[Page-level text extractions]
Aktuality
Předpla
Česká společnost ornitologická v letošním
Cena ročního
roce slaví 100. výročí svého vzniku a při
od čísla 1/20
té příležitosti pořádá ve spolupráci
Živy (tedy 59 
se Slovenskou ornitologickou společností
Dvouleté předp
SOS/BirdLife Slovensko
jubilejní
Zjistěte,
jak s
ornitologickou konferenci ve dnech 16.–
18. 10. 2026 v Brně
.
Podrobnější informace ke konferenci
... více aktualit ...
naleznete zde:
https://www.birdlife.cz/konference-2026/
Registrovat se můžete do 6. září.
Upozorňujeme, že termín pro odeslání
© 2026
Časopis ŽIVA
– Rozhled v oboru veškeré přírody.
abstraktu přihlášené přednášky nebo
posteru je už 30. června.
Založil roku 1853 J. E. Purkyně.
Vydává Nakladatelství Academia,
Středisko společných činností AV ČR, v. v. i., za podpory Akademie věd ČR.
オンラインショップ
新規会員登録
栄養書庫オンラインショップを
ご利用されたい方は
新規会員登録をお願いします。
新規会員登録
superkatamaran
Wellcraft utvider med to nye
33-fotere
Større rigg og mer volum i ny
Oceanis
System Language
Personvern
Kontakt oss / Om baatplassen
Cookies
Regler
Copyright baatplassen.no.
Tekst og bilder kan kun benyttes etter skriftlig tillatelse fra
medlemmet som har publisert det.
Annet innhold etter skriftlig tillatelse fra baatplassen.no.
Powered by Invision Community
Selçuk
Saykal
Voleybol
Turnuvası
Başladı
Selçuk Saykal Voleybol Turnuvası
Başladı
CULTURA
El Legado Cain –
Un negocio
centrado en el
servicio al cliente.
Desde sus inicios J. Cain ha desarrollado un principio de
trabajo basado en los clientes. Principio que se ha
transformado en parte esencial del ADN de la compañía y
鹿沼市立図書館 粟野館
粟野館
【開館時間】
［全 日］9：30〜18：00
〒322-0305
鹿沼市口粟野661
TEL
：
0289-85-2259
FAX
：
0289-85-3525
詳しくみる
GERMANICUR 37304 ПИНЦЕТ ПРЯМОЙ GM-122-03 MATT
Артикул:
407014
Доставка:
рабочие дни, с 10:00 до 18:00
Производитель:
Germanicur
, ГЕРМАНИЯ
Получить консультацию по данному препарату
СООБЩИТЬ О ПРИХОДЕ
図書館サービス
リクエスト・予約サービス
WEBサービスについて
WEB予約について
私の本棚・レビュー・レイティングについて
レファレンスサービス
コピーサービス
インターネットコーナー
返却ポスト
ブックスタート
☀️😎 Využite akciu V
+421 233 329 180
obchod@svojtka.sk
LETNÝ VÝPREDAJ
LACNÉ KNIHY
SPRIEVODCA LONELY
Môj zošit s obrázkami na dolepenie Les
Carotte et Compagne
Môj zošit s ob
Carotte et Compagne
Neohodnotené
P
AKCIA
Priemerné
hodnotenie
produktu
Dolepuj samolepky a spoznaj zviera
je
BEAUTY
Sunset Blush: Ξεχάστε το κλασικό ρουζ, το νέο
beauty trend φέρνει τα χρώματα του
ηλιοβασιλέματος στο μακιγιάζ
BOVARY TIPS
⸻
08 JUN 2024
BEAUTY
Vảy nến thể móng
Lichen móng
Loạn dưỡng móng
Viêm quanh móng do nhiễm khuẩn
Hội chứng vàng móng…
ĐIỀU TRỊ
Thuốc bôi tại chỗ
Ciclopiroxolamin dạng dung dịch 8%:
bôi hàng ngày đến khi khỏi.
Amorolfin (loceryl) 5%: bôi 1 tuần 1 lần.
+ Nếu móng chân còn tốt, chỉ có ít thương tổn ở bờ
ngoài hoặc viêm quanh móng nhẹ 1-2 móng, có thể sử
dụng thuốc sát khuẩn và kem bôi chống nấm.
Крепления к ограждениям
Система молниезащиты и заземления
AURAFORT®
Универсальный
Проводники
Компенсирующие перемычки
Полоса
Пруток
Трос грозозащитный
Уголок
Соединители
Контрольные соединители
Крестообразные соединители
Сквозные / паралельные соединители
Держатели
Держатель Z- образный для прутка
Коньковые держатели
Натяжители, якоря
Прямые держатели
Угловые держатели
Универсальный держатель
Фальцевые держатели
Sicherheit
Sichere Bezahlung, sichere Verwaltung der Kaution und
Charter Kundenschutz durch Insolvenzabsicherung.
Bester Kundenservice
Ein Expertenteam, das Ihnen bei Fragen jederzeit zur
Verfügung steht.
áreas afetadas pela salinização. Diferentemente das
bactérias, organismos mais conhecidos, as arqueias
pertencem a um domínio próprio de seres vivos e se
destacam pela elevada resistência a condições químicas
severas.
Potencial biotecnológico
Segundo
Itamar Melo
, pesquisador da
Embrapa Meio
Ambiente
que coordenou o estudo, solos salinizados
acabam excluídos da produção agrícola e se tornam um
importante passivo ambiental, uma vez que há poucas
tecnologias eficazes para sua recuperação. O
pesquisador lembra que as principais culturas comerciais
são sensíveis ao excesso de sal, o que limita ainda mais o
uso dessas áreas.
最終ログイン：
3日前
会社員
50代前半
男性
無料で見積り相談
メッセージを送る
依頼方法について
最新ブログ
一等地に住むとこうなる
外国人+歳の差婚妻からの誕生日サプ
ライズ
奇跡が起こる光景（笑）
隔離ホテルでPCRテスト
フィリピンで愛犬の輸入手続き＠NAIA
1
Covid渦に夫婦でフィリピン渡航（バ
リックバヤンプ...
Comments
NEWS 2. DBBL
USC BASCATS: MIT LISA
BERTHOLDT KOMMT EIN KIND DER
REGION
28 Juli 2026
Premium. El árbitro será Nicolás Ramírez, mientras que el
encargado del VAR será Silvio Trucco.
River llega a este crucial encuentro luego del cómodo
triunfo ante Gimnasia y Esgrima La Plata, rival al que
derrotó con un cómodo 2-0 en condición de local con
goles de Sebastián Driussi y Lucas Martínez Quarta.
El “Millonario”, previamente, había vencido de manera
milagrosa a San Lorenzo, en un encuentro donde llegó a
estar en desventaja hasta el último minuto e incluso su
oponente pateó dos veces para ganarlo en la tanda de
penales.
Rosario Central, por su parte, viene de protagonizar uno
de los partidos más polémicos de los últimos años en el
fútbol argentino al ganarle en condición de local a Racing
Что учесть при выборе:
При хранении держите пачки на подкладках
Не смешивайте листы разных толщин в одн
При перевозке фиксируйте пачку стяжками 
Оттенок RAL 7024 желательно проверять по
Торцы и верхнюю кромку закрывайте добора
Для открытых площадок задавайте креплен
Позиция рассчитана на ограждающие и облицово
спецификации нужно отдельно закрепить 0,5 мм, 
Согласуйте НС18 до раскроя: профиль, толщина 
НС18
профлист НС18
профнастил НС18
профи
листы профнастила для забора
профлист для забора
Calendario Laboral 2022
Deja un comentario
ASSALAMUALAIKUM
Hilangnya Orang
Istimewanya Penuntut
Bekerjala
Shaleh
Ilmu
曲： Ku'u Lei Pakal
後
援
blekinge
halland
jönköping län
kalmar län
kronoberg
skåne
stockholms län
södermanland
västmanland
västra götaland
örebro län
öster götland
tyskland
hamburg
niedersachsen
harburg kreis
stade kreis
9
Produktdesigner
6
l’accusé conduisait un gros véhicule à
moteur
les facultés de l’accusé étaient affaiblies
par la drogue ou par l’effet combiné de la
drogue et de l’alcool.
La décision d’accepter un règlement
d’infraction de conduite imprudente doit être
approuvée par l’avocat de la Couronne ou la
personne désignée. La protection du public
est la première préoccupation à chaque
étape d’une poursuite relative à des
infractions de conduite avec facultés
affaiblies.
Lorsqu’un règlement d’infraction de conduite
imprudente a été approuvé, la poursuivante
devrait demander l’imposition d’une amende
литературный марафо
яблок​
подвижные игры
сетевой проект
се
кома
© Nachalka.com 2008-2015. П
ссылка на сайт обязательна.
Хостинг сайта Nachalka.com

Task to complete –
Read through the entries above, and wherever a line holds the string "será", copy it.

Your response –
Premium. El árbitro será Nicolás Ramírez, mientras que el
encargado del VAR será Silvio Trucco.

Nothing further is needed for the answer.